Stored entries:
----------

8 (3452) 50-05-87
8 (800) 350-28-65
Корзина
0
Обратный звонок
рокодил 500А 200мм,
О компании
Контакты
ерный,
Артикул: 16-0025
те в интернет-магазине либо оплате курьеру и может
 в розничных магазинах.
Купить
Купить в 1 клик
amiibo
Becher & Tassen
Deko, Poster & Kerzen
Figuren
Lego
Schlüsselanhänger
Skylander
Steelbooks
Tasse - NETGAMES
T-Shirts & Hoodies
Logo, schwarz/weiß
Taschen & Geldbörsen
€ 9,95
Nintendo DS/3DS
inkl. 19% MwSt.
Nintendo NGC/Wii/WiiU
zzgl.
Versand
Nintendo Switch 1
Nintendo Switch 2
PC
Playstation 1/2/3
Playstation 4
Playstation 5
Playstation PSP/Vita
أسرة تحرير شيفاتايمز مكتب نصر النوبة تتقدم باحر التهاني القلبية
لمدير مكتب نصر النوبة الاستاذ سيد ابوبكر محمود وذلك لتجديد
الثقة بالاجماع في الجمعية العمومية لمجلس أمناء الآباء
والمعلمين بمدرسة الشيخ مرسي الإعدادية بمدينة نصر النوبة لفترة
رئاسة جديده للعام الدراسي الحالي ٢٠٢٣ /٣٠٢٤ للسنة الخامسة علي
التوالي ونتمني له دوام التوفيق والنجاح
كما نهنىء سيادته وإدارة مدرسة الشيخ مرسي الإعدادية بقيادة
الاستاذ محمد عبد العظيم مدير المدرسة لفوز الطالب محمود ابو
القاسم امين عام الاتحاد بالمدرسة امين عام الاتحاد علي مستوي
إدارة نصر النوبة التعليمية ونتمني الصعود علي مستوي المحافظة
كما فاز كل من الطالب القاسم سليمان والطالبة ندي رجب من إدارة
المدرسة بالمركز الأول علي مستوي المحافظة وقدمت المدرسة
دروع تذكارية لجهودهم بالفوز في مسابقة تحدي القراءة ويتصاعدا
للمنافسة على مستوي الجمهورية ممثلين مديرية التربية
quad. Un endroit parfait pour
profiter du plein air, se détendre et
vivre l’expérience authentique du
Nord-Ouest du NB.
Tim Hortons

----------

● Exercise:
Look through the data above and report every line in which "Playstation" appears.

● Task response:
Playstation 1/2/3
Playstation 4
Playstation 5
Playstation PSP/Vita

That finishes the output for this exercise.